Booster,I am not sure if it is KB or other guides that have been posting land they have no right to post in the Leed's area.The local boys at the pub in Leeds were pretty steamed about that.


----------



## MossyMO (Feb 12, 2004)

If KB "works" the land from DL to Rugby, that would not include the Leeds area, correct? Leeds is the opposite direction. I am not trying to be a smartass, I am just honestly trying to understand.


----------



## dblkluk (Oct 3, 2002)

Dick, thats a very good way of looking at it. Very interesting

Mossy, I think you are thinking Lakota, Leeds is between DL and Rugby.


----------



## MossyMO (Feb 12, 2004)

dblkluk
You read my backwards thinking mind, thanks for straightening my thinking out. :beer:


----------



## KEN W (Feb 22, 2002)

Dick is absolutely correct once again.I have seen the DL people testify against a cap in Bismarck.G/O are all practicimg HPC.They don't let as many on as possible because that would be crazy.Yet they won't allow the state to practice the same exact thing on a larger scale.
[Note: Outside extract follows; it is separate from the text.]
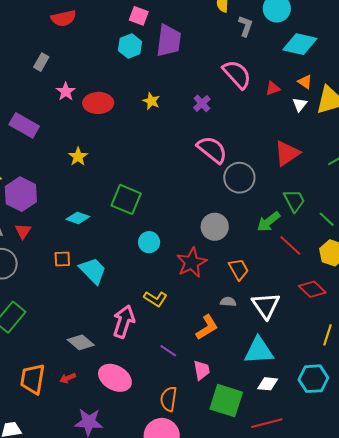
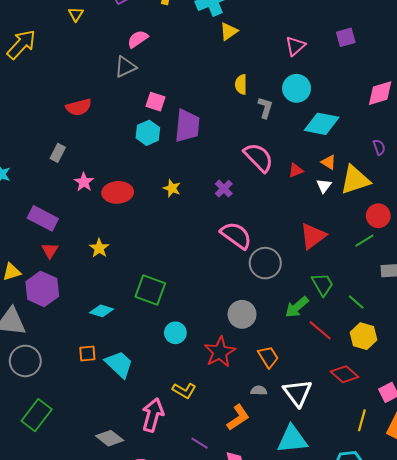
red triangle: (23, 231) -> (50, 250), moved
As far as I'm concerned....they are nothing but modern day market hunters out only for themselves.


----------



## MRN (Apr 1, 2002)

water_swater said:


> maybe I should sell all my stuff and let Kyle do what he does best :lol:


Personally, I'd prefer to go hunting rather than have someone blow hot air up my butt, but to each their own.... 

M.


----------



## dosch (May 20, 2003)

So very true.....finally a good topic on Nodak it's been a while!


----------



## bioman (Mar 1, 2002)

From a story online:



> Market hunters could make a good living before bag limits by shipping the game birds by rail to distant urban restaurants where they were prized fare. Market hunters sometimes earned $1.25 per mallard pair and 15 to 50 cents for smaller ducks (more if they were plucked). In 1865, the first Illinois waterfowl season was established. In 1881, game was made the property of the state. Stories abound of huge takes of ducks by market hunters around 1900, such as the report of three market hunters taking 3,008 ducks in eight days near Bath, Illinois in 1901.


The highlighted sentence above is even more true today. If a market hunter is charging $150 per gun, then he can basically get $25 per bird for a six bird limit. I guess you can chalk up that increase to inflation.


----------